Terrie Rose is transforming childcare centers in low-income neighborhoods into creative learning environments that promote the healthy development of our most vulnerable babies, toddlers, and young children.
The New Idea
Terrie’s idea is to help the poorest communities build on their existing assets to offer state-of-the art childcare designed to meet the mental health and development needs of babies and young children exposed to the traumatic struggles of families in poverty. Deeply troubled by the character of many government-subsidized and for-profit childcare centers, including the lack of quality care in poor neighborhoods, Terrie teamed up with many local organizations including the Minneapolis Children’s Museum to create a unique, baby-centered physical space for childcare and early education. Baby’s Space—A Place to Grow is a unique developmentally calibrated environment designed specifically for young children that sends a message to parents, teachers, and policymakers: Every child deserves the best possible start in life.
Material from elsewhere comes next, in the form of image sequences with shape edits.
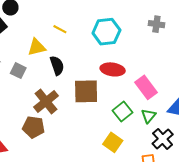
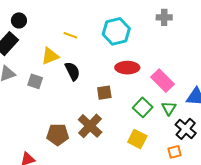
brown square: (86, 91) -> (104, 93), size x0.6
brown cross: (46, 101) -> (90, 126), moved

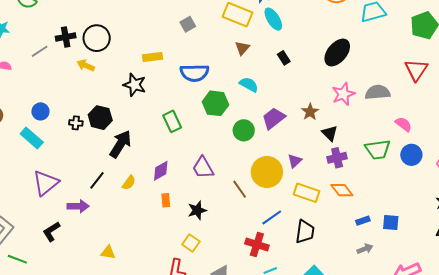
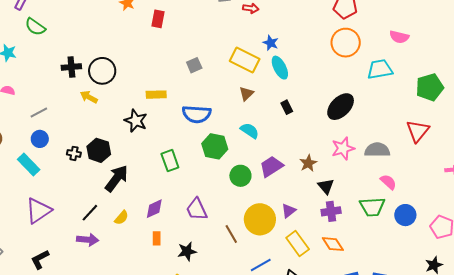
gray line: (40, 51) -> (39, 112), moved
pink semicircle: (403, 124) -> (388, 182), moved
yellow rectangle: (307, 193) -> (298, 244), turned 30
purple arrow: (78, 206) -> (88, 240), moved

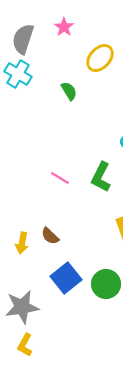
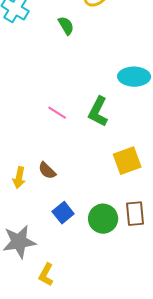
blue square: (66, 278) -> (63, 213), size x0.7
yellow L-shape: (25, 345) -> (46, 275), moved

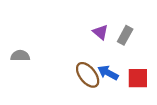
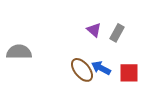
gray semicircle: (20, 56) -> (19, 52), size x1.4

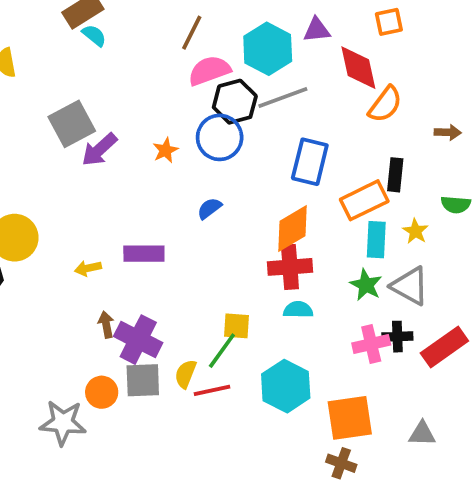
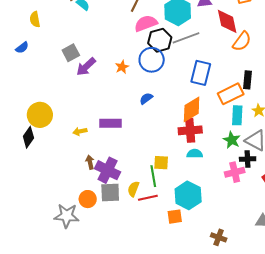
gray square: (72, 124) -> (71, 53), size x0.7
black cross: (397, 337) -> (248, 159), moved
green line: (222, 351) -> (153, 176), turned -45
orange square: (350, 418) -> (175, 217), moved, size x0.6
Terrie led a team that designed Baby’s Space from a baby’s point of view. An expert in early child development, Terrie understood that children did much of their early learning through their senses of touch, smell, and sight, and so re-imagined childcare centers with this in mind. The astonishingly different result includes interactive spaces, mirrored walls, see-through platforms and banisters, gently sloping inclines, inviting crawl spaces, and cozy nooks. The space—which offers a 360 degree view so each child can be seen at all times—signals to parents and staff that something wonderful can happen here.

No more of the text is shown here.